En ese orden de ideas, resulta palmario que el mecanismo de amparo demanda la concurrencia de determinados presupuestos procesales que le son inherentes, como son la subsidiariedad, la inmediatez y, si es del caso, la inminencia de un perjuicio irremediable, sin los cuales no le es dable al juez constitucional inmiscuirse en determinada controversia y, mucho menos, acometer las diferentes subreglas dispuestas por la jurisprudencia en torno a asuntos como el sub examine.
Lo anterior tiene como objetivo salvaguardar de un uso inadecuado, que podría desnaturalizar su valor preeminente y especial dentro del ordenamiento jurídico y, de contera, atentar contra el fin superior que el constituyente le confirió. 2.4. Derecho al debido proceso Considera la Sala necesario recordar que de acuerdo con una interpretación armónica de los artículos 229 de la Constitución[4], del derecho fundamental al debido proceso[5] y de los principios de la Carta Política, se ha otorgado el carácter de fundamental al derecho de acceso a la administración de justicia[6].
El derecho mencionado ofrece al individuo una garantía de acudir ante el juez para que resuelva “las controversias que surjan con otros individuos u organizaciones y con el mismo Estado, ante un juez, con miras a obtener una resolución motivada, ajustada a derecho, y dictada de conformidad con el procedimiento y las garantías constitucionales previstas en la Constitución y en la ley”[7].
La Corte Constitucional ha señalado que esta garantía “no puede concebirse dentro de los estrechos moldes de una posibilidad formal de llegar ante los jueces, o en la simple existencia de una estructura judicial lista a atender las demandas de los asociados, puesto que su esencia reside en la certidumbre de que, ante los estrados judiciales, serán surtidos los procesos a la luz del orden jurídico aplicable, con la objetividad y la suficiencia probatoria que aseguren un real y ponderado conocimiento del fallador acerca de los hechos materia de su decisión”[8].

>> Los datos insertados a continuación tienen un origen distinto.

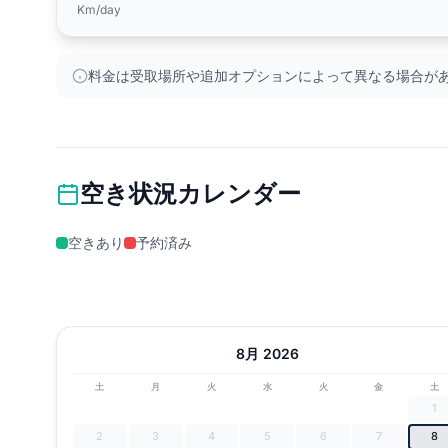
Km/day
料金は受取場所や追加オプションによって異なる場合が
空き状況カレンダー
空きあり
予約済み
8月 2026
土
月
火
水
火
金
土
1
2
3
4
5
6
7
8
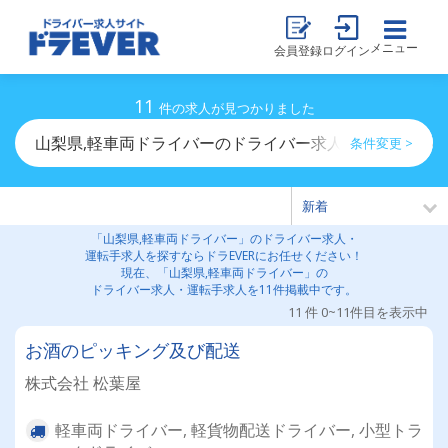
メニュー
会員登録
ログイン
11
件の求人が見つかりました
山梨県,軽車両ドライバーのドライバー求人・運転手求人
条件変更 >
「山梨県,軽車両ドライバー」のドライバー求人・
運転手求人を探すならドラEVERにお任せください！
現在、「山梨県,軽車両ドライバー」の
ドライバー求人・運転手求人を11件掲載中です。
11 件 0~11件目を表示中
お酒のピッキング及び配送
株式会社 松葉屋
軽車両ドライバー, 軽貨物配送ドライバー, 小型トラ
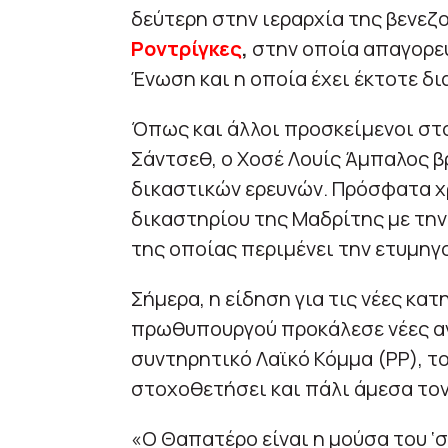
δεύτερη στην ιεραρχία της βενε
Ροντρίγκες
,
στην οποία απαγορευ
Ένωση και η οποία έχει έκτοτε δ
Όπως και άλλοι προσκείμενοι στ
Σάντσεθ, ο Χοσέ Λουίς Άμπαλος βρ
δικαστικών ερευνών. Πρόσφατα χ
δικαστηρίου της Μαδρίτης με την
της οποίας περιμένει την ετυμηγο
Σήμερα, η είδηση για τις νέες κα
πρωθυπουργού προκάλεσε νέες αν
συντηρητικό Λαϊκό Κόμμα (PP), τ
στοχοθετήσει και πάλι άμεσα τον
«Ο Θαπατέρο είναι η μούσα του ‘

Sobre el punto, debe además recordarse que de los artículos 228, 229 y 230 de la Constitución Política y el desarrollo de la jurisprudencia constitucional se desprende que el derecho a la tutela judicial efectiva, implica de una parte, que cuando el “ciudadano acude a la jurisdicción de lo contencioso administrativo, encuentre una respuesta rápida y efectiva a su pretensión de protección de sus derechos y garantías”[9], y de otro lado, “la obligación correlativa de las autoridades judiciales de promover e impulsar todas las condiciones que sean necesarias para que el acceso de los particulares a dicho servicio público sea real y efectivo, con lo cual se deben descartar las actuaciones nominales que no logren tal finalidad.

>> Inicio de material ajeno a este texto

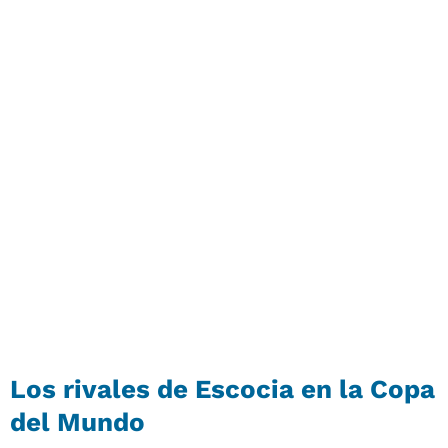
Los rivales de Escocia en la Copa
del Mundo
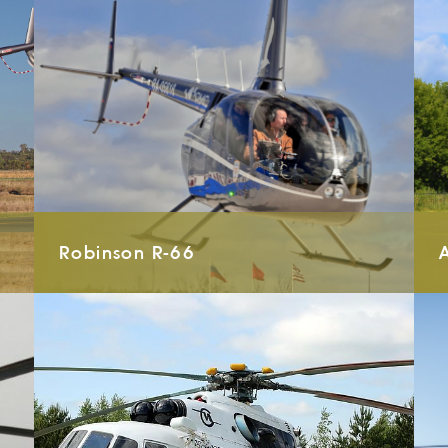
Robinson R-66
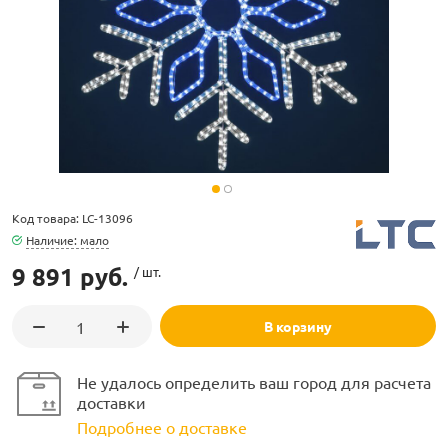
ламполайт
фигуры
Код товара: LC-13096
Наличие: мало
9 891 руб.
/ шт.
и LED
В корзину
ашения
Не удалось определить ваш город для расчета
доставки
Подробнее о доставке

Se entiende por lo tanto que el derecho extraído por la Corte involucra la necesidad de que los jueces deriven en sus providencias la dimensión pro actione, lo que representa un avance significativo en la protección de los derechos de las personas”. Por ello, de acuerdo con lo dispuesto por el artículo 1° de la Ley 270 de 1996 Estatuaria de la Administración de Justicia[10] y con sustento en los principios de celeridad, eficiencia y respeto de los derechos que rigen la función judicial, el juez, como director del proceso debe velar por la rápida solución del caso con el fin de evitar el desgaste que representa adelantar todo un proceso para terminarlo con sentencia inhibitoria o que termine por vulnerar los derechos fundamentales de las partes.
Estas obligaciones del juez, se derivan directamente del papel que cumple el juez en un Estado Social de Derecho, en el que “ha dejado de ser el frio funcionario judicial que aplica irreflexivamente la ley, convirtiéndose en el funcionario –sin vendas- que se proyecta más allá de las formas jurídicas, para así atender la agitada realidad subyacente y asumir su responsabilidad como servidor vigilante, activo y garante de los derechos materiales.

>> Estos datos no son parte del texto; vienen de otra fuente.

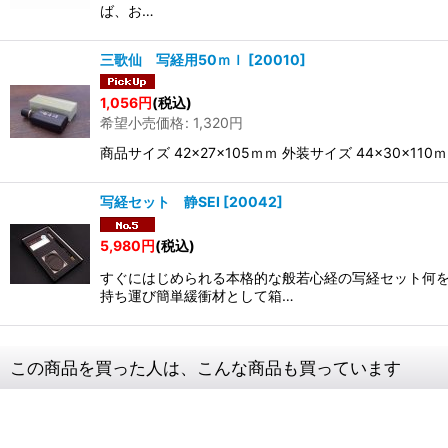
ば、お…
三歌仙 写経用50ｍｌ
[
20010
]
1,056
円
(税込)
希望小売価格
:
1,320
円
商品サイズ 42×27×105ｍｍ 外装サイズ 44×3
写経セット 静SEI
[
20042
]
5,980
円
(税込)
すぐにはじめられる本格的な般若心経の写経セット何を
持ち運び簡単緩衝材として箱…
この商品を買った人は、こんな商品も買っています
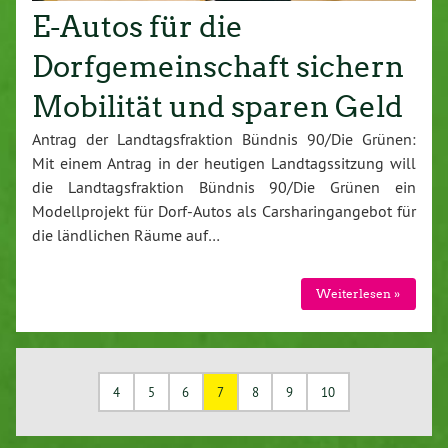
E-Autos für die
Dorfgemeinschaft sichern
Mobilität und sparen Geld
Antrag der Landtagsfraktion Bündnis 90/Die Grünen:
Mit einem Antrag in der heutigen Landtagssitzung will
die Landtagsfraktion Bündnis 90/Die Grünen ein
Modellprojekt für Dorf-Autos als Carsharingangebot für
die ländlichen Räume auf…
Weiterlesen »
4
5
6
7
8
9
10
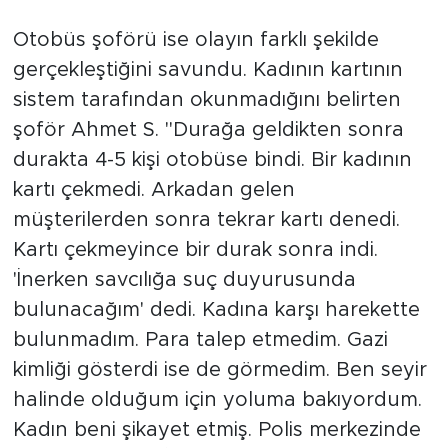
Otobüs şoförü ise olayın farklı şekilde
gerçekleştiğini savundu. Kadının kartının
sistem tarafından okunmadığını belirten
şoför Ahmet S. ''Durağa geldikten sonra
durakta 4-5 kişi otobüse bindi. Bir kadının
kartı çekmedi. Arkadan gelen
müşterilerden sonra tekrar kartı denedi.
Kartı çekmeyince bir durak sonra indi.
'İnerken savcılığa suç duyurusunda
bulunacağım' dedi. Kadına karşı harekette
bulunmadım. Para talep etmedim. Gazi
kimliği gösterdi ise de görmedim. Ben seyir
halinde olduğum için yoluma bakıyordum.
Kadın beni şikayet etmiş. Polis merkezinde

El juez que reclama el pueblo a través de su Carta Política ha sido encomendado con dos tareas imperiosas: (i) la obtención del derecho sustancial y (ii) la búsqueda de la verdad. Estos dos mandatos a su vez constituyen el ideal de la justicia material”[11]. 2.5. Naturaleza subsidiaria de la acción de tutela 2.5.1. En consideración a la subsidiariedad, el inciso 3º del artículo 86 de la Constitución consagra este requisito como presupuesto de procedencia de la acción de tutela y determina que “[e]sta acción sólo procederá cuando el afectado no disponga de otro medio de defensa judicial”, precepto reglamentado por el numeral 1º del artículo 6º del Decreto 2591 de 1991.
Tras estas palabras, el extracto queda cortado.